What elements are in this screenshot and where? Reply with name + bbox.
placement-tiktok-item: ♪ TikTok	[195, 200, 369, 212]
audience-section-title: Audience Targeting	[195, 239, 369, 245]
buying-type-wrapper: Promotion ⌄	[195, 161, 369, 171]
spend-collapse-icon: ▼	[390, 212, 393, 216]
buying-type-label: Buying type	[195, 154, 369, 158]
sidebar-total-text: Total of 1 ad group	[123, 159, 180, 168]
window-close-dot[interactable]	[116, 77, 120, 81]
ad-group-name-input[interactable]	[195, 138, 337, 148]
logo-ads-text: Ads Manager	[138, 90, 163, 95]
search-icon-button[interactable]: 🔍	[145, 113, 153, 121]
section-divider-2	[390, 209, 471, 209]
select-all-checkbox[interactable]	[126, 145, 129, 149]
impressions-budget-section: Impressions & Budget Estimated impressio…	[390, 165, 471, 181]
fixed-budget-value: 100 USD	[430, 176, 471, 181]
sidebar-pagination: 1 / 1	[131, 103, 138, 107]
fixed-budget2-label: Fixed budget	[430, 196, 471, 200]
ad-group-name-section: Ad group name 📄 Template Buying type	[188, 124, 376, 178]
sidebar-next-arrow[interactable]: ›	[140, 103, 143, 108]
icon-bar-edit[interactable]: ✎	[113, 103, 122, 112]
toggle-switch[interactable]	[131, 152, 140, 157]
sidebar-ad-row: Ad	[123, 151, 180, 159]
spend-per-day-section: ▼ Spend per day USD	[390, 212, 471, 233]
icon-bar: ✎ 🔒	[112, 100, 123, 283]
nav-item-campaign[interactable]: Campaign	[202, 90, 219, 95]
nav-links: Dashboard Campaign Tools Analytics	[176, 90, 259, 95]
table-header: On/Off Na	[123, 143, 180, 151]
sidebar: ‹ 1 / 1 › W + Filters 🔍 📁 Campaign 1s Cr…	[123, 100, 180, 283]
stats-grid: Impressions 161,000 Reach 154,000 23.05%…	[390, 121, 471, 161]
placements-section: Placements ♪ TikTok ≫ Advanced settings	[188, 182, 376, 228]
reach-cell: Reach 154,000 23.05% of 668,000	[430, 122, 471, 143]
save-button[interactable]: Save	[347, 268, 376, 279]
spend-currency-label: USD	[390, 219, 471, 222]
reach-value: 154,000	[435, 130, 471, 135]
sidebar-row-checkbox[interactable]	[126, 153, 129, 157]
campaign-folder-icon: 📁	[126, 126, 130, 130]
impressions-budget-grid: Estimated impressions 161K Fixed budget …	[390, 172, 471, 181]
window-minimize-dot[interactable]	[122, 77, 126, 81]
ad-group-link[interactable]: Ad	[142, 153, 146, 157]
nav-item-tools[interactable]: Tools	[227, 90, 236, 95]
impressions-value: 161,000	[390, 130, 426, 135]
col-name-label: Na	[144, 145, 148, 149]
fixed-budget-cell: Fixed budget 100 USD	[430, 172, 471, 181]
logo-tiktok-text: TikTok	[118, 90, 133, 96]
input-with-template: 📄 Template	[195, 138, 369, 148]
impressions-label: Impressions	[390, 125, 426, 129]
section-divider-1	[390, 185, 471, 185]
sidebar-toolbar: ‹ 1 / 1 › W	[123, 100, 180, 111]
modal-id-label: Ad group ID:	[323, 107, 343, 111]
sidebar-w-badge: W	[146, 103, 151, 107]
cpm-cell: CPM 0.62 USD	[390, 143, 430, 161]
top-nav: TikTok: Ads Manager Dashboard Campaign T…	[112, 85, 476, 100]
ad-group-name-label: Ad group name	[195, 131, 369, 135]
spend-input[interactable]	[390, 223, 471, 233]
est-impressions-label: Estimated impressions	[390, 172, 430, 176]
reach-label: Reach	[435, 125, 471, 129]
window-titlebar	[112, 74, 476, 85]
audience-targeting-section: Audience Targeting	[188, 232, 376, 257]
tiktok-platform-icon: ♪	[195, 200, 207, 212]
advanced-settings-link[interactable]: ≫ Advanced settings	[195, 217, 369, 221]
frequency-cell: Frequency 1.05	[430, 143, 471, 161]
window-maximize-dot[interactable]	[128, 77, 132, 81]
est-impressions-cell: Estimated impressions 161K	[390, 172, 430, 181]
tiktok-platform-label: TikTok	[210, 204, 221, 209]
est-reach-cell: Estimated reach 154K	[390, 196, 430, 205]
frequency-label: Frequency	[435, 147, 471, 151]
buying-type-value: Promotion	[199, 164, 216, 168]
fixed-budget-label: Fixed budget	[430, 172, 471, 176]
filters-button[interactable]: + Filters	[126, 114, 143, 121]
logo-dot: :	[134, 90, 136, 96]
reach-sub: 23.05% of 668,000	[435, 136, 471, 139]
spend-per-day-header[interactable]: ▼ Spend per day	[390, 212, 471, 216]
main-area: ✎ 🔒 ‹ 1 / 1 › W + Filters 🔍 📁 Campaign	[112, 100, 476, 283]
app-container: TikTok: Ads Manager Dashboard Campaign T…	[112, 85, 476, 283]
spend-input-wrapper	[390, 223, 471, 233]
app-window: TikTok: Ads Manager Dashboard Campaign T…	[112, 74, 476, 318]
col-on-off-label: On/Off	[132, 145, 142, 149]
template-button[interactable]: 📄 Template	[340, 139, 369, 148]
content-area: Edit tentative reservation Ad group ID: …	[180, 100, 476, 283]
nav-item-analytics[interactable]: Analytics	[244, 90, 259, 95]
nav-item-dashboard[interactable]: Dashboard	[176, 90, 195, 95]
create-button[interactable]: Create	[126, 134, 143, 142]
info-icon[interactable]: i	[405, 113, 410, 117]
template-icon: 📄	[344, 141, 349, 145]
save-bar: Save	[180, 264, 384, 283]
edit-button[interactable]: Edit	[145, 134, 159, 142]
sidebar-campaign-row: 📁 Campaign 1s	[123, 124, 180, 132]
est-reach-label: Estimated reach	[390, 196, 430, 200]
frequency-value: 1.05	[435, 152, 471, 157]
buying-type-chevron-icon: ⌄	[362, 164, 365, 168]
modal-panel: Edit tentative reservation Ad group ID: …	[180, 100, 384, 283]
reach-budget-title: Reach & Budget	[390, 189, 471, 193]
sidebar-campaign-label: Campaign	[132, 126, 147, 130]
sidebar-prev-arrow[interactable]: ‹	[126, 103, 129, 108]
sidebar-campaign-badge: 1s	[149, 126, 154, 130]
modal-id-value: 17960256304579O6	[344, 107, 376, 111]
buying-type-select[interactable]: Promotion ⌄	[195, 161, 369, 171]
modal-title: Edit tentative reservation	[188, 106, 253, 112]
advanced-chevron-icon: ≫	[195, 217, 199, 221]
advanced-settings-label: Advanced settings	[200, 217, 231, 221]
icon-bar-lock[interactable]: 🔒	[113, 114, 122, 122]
+++++
- **Goal of the exercise**:
From the first line to the last, reproduce the data exactly.

- **Answer for this exercise**:
What elements are in this screenshot and where? Reply with name + bbox.
placement-tiktok-item: ♪ TikTok	[195, 200, 369, 212]
audience-section-title: Audience Targeting	[195, 239, 369, 245]
buying-type-wrapper: Promotion ⌄	[195, 161, 369, 171]
spend-collapse-icon: ▼	[390, 212, 393, 216]
buying-type-label: Buying type	[195, 154, 369, 158]
sidebar-total-text: Total of 1 ad group	[123, 159, 180, 168]
window-close-dot[interactable]	[116, 77, 120, 81]
ad-group-name-input[interactable]	[195, 138, 337, 148]
logo-ads-text: Ads Manager	[138, 90, 163, 95]
search-icon-button[interactable]: 🔍	[145, 113, 153, 121]
section-divider-2	[390, 209, 471, 209]
select-all-checkbox[interactable]	[126, 145, 129, 149]
impressions-budget-section: Impressions & Budget Estimated impressio…	[390, 165, 471, 181]
fixed-budget-value: 100 USD	[430, 176, 471, 181]
sidebar-pagination: 1 / 1	[131, 103, 138, 107]
fixed-budget2-label: Fixed budget	[430, 196, 471, 200]
ad-group-name-section: Ad group name 📄 Template Buying type	[188, 124, 376, 178]
sidebar-next-arrow[interactable]: ›	[140, 103, 143, 108]
icon-bar-edit[interactable]: ✎	[113, 103, 122, 112]
toggle-switch[interactable]	[131, 152, 140, 157]
sidebar-ad-row: Ad	[123, 151, 180, 159]
spend-per-day-section: ▼ Spend per day USD	[390, 212, 471, 233]
icon-bar: ✎ 🔒	[112, 100, 123, 283]
nav-item-campaign[interactable]: Campaign	[202, 90, 219, 95]
nav-links: Dashboard Campaign Tools Analytics	[176, 90, 259, 95]
table-header: On/Off Na	[123, 143, 180, 151]
sidebar: ‹ 1 / 1 › W + Filters 🔍 📁 Campaign 1s Cr…	[123, 100, 180, 283]
stats-grid: Impressions 161,000 Reach 154,000 23.05%…	[390, 121, 471, 161]
placements-section: Placements ♪ TikTok ≫ Advanced settings	[188, 182, 376, 228]
reach-cell: Reach 154,000 23.05% of 668,000	[430, 122, 471, 143]
save-button[interactable]: Save	[347, 268, 376, 279]
spend-currency-label: USD	[390, 219, 471, 222]
reach-value: 154,000	[435, 130, 471, 135]
sidebar-row-checkbox[interactable]	[126, 153, 129, 157]
campaign-folder-icon: 📁	[126, 126, 130, 130]
impressions-budget-grid: Estimated impressions 161K Fixed budget …	[390, 172, 471, 181]
window-minimize-dot[interactable]	[122, 77, 126, 81]
ad-group-link[interactable]: Ad	[142, 153, 146, 157]
nav-item-tools[interactable]: Tools	[227, 90, 236, 95]
impressions-value: 161,000	[390, 130, 426, 135]
col-name-label: Na	[144, 145, 148, 149]
fixed-budget-cell: Fixed budget 100 USD	[430, 172, 471, 181]
logo-tiktok-text: TikTok	[118, 90, 133, 96]
input-with-template: 📄 Template	[195, 138, 369, 148]
impressions-label: Impressions	[390, 125, 426, 129]
section-divider-1	[390, 185, 471, 185]
sidebar-toolbar: ‹ 1 / 1 › W	[123, 100, 180, 111]
modal-id-label: Ad group ID:	[323, 107, 343, 111]
sidebar-w-badge: W	[146, 103, 151, 107]
cpm-cell: CPM 0.62 USD	[390, 143, 430, 161]
top-nav: TikTok: Ads Manager Dashboard Campaign T…	[112, 85, 476, 100]
ad-group-name-label: Ad group name	[195, 131, 369, 135]
spend-input[interactable]	[390, 223, 471, 233]
est-impressions-label: Estimated impressions	[390, 172, 430, 176]
reach-label: Reach	[435, 125, 471, 129]
window-titlebar	[112, 74, 476, 85]
audience-targeting-section: Audience Targeting	[188, 232, 376, 257]
tiktok-platform-icon: ♪	[195, 200, 207, 212]
advanced-settings-link[interactable]: ≫ Advanced settings	[195, 217, 369, 221]
frequency-cell: Frequency 1.05	[430, 143, 471, 161]
window-maximize-dot[interactable]	[128, 77, 132, 81]
est-impressions-cell: Estimated impressions 161K	[390, 172, 430, 181]
tiktok-platform-label: TikTok	[210, 204, 221, 209]
est-reach-cell: Estimated reach 154K	[390, 196, 430, 205]
frequency-label: Frequency	[435, 147, 471, 151]
buying-type-value: Promotion	[199, 164, 216, 168]
fixed-budget-label: Fixed budget	[430, 172, 471, 176]
filters-button[interactable]: + Filters	[126, 114, 143, 121]
logo-dot: :	[134, 90, 136, 96]
reach-sub: 23.05% of 668,000	[435, 136, 471, 139]
spend-per-day-header[interactable]: ▼ Spend per day	[390, 212, 471, 216]
main-area: ✎ 🔒 ‹ 1 / 1 › W + Filters 🔍 📁 Campaign	[112, 100, 476, 283]
app-container: TikTok: Ads Manager Dashboard Campaign T…	[112, 85, 476, 283]
spend-input-wrapper	[390, 223, 471, 233]
app-window: TikTok: Ads Manager Dashboard Campaign T…	[112, 74, 476, 318]
col-on-off-label: On/Off	[132, 145, 142, 149]
template-button[interactable]: 📄 Template	[340, 139, 369, 148]
content-area: Edit tentative reservation Ad group ID: …	[180, 100, 476, 283]
nav-item-analytics[interactable]: Analytics	[244, 90, 259, 95]
nav-item-dashboard[interactable]: Dashboard	[176, 90, 195, 95]
create-button[interactable]: Create	[126, 134, 143, 142]
info-icon[interactable]: i	[405, 113, 410, 117]
template-icon: 📄	[344, 141, 349, 145]
save-bar: Save	[180, 264, 384, 283]
edit-button[interactable]: Edit	[145, 134, 159, 142]
sidebar-campaign-row: 📁 Campaign 1s	[123, 124, 180, 132]
est-reach-label: Estimated reach	[390, 196, 430, 200]
frequency-value: 1.05	[435, 152, 471, 157]
buying-type-chevron-icon: ⌄	[362, 164, 365, 168]
modal-panel: Edit tentative reservation Ad group ID: …	[180, 100, 384, 283]
reach-budget-title: Reach & Budget	[390, 189, 471, 193]
sidebar-campaign-label: Campaign	[132, 126, 147, 130]
sidebar-prev-arrow[interactable]: ‹	[126, 103, 129, 108]
sidebar-campaign-badge: 1s	[149, 126, 154, 130]
modal-id-value: 17960256304579O6	[344, 107, 376, 111]
buying-type-select[interactable]: Promotion ⌄	[195, 161, 369, 171]
modal-title: Edit tentative reservation	[188, 106, 253, 112]
advanced-chevron-icon: ≫	[195, 217, 199, 221]
advanced-settings-label: Advanced settings	[200, 217, 231, 221]
icon-bar-lock[interactable]: 🔒	[113, 114, 122, 122]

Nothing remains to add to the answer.